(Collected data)
● ● ● ●
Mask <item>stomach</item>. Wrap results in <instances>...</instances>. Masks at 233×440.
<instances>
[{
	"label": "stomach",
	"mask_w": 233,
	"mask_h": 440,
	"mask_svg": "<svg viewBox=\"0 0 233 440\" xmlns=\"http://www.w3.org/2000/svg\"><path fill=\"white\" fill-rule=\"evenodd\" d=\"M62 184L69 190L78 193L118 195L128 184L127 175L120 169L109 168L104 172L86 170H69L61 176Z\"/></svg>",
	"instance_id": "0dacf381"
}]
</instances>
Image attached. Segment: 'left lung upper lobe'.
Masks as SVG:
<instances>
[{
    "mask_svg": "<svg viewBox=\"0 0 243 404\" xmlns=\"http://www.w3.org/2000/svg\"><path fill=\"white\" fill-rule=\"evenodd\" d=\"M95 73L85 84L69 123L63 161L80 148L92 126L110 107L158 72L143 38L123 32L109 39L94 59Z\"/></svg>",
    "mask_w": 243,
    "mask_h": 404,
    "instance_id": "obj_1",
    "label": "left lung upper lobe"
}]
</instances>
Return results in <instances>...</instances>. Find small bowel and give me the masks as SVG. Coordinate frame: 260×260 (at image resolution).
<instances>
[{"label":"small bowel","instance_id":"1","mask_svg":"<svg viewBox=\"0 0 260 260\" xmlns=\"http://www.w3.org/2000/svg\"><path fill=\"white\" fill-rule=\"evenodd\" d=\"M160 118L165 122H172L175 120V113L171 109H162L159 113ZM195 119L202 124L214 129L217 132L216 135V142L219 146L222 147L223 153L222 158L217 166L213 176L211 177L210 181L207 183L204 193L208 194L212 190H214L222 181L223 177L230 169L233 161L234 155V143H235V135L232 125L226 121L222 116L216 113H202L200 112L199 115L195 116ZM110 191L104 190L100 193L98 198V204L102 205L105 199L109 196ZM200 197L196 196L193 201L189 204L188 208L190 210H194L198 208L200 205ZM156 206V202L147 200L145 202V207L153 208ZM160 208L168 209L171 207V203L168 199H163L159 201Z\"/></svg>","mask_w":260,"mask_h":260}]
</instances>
● ● ● ●
Activity –
Transcribe the data exactly.

Answer section –
Mask <item>stomach</item>. Wrap results in <instances>...</instances>. Masks at 233×440.
<instances>
[{
	"label": "stomach",
	"mask_w": 233,
	"mask_h": 440,
	"mask_svg": "<svg viewBox=\"0 0 233 440\" xmlns=\"http://www.w3.org/2000/svg\"><path fill=\"white\" fill-rule=\"evenodd\" d=\"M62 184L69 190L78 193L118 195L128 184L127 175L120 169L109 168L104 172L86 170H69L61 176Z\"/></svg>",
	"instance_id": "0dacf381"
}]
</instances>
Image attached. Segment: 'left lung upper lobe'.
Masks as SVG:
<instances>
[{
    "mask_svg": "<svg viewBox=\"0 0 243 404\" xmlns=\"http://www.w3.org/2000/svg\"><path fill=\"white\" fill-rule=\"evenodd\" d=\"M95 73L85 84L69 123L63 161L80 148L92 126L110 107L158 72L143 38L123 32L109 39L94 59Z\"/></svg>",
    "mask_w": 243,
    "mask_h": 404,
    "instance_id": "obj_1",
    "label": "left lung upper lobe"
}]
</instances>
Return results in <instances>...</instances>. Find small bowel and give me the masks as SVG. Coordinate frame: 260×260 (at image resolution).
<instances>
[{"label":"small bowel","instance_id":"1","mask_svg":"<svg viewBox=\"0 0 260 260\" xmlns=\"http://www.w3.org/2000/svg\"><path fill=\"white\" fill-rule=\"evenodd\" d=\"M160 118L165 122H172L175 120V113L171 109H162L159 113ZM195 119L202 124L214 129L217 132L216 135V142L219 146L222 147L223 153L222 158L217 166L213 176L211 177L210 181L207 183L204 193L208 194L212 190H214L222 181L223 177L230 169L233 161L234 155V143H235V135L232 125L226 121L222 116L216 113H202L200 112L199 115L195 116ZM110 191L104 190L100 193L98 198V204L102 205L105 199L109 196ZM200 197L196 196L193 201L189 204L188 208L190 210H194L198 208L200 205ZM156 206V202L147 200L145 202V207L153 208ZM160 208L168 209L171 207V203L168 199H163L159 201Z\"/></svg>","mask_w":260,"mask_h":260}]
</instances>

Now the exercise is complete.